La inacción de las naciones “civilizadas” ante la barbarie recordaba a Sontag la misma indiferencia europea ante la intervención nazifascistas, alemana e italiana, en la España de 1936.

En Sarajevo y en tan penosa e infernal situación, Sontag “no podía ser de nuevo una testigo.[…]Si regresaba era para arrimar el hombro y actuar”. El mundo sabía muy bien de aquella barbarie, valerosos periodistas la habían hecho conocer cada día, mientras la firme decisión de Occidente de no intervenir concedía la victoria al fascismo serbio.

Durante su estancia de abril, Sontag conoció a Haris Palovic, un joven y brillante director teatral bosnio. Sabedor del deseo de Sontag de regresar pronto con algún cometido útil y significativo, Palovic le preguntó si no estaría en su interés volver en unos meses a dirigir una obra.

Ella dijo sí y al ser entonces apremiada por Palovic a decir cuál obra, “la bravuconería me sugirió en un instante lo que acaso no habría podido advertir si me hubiese dado más tiempo de reflexión: era evidente lo que debía dirigir”. La obra de Beckett, compuesta hacia ya más de 40 años, parecía escrita sobre y para Sarajevo.

El relato de Sontag ofrece excursos sobre los prejuicios, la indiferencia y la hipocresía de buena parte de la intelectualidad liberal de Occidente ante la tragedia Bosnia. La antología compuesta por Rieff incluye iluminadores textos complementarios, como por ejemplo un diario de su estancia en Sarajevo.

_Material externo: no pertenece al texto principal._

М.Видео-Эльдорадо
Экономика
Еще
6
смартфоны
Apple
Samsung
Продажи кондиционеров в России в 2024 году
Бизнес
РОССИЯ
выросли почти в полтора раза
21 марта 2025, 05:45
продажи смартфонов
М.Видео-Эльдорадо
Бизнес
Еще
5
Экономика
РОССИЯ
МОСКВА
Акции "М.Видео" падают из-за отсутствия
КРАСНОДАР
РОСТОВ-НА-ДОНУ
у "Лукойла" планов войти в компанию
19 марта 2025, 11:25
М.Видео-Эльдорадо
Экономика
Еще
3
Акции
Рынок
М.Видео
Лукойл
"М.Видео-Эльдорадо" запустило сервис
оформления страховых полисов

Pero mis primeras tientas con la literatura ocurrieron en el teatro y desde mi juventud nada ha logrado importarme más. En su emocionante relato, Sontag da cuenta de las ideas que, en medio de alarmas y urgencias, guiaron su puesta en escena y del espíritu, tan propio de la verdadera gente de teatro, llámense Lord Chamberlain’s Men isabelinos o La Barraca de García Lorca, al hacer de la necesidad virtud.

La sala de ensayos —donde al cabo estrenarían los actores multiétnicos que aceptaron la invitación de Sontag—, averiada por los bombardeos y sin luz, aportó la iluminación con velas. El montaje de Sontag presentó arrojadas innovaciones: por ejemplo, tres parejas de Estragones y Vladimiros, contempladas orginalmente en el texto de Beckett pero nunca antes acatadas. Pozzo, el tirano esclavista, estuvo a cargo de una destacada actriz bosnia.

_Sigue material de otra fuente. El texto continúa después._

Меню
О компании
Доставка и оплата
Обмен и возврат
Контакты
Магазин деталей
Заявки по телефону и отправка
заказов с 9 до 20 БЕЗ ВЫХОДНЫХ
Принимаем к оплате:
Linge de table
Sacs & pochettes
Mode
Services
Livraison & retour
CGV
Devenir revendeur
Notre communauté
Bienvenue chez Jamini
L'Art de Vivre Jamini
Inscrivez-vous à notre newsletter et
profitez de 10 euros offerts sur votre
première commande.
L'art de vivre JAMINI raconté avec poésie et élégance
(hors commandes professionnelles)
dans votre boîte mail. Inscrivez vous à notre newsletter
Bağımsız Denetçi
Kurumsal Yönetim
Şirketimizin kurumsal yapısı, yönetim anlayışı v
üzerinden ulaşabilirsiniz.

Las vicisitudes del montaje, una de las cuales fue la desnutrición de los actores que recorrían millas yendo y viniendo, de sus casas al teatro, en una ciudad donde el desafiante humor de sus habitantes designó una arteria Avenida de los francotiradores, me hicieron muchas veces pensar en los ensayos de otra gran obra del siglo XX, la Séptima Sinfonía de Shostakovich, estrenada en otra ciudad sitiada y bajo fuego artillero: Leningrado, en 1942.

Sobrecoge pensar que durante los calamitosos ensayos, tanto Sontag como los actores incurrían en un chiste negro alusivo al sitio y a la renuencia de Occidente a actuar con energía ante los serbios: esperando a Clinton.

Esperando a Godot se estrenó a la luz de 12 velas el 12 de agosto de 1993. Nadie en el público hizo ruido alguno durante la función. “Los únicos sonidos —recuerda Sontag— provenían del exterior del teatro: el bramidode un trasporte militar acorazado de la ONU por la calle y el estallido se los disparos de los francotiradores”.

Nadie duda hoy de que el relieve que el montaje dio al argumentario de Sontag contra la inacción occidental contribuyó grandemente a acelerar la intervención estadounidense que, al cabo, puso fin al criminal sitio.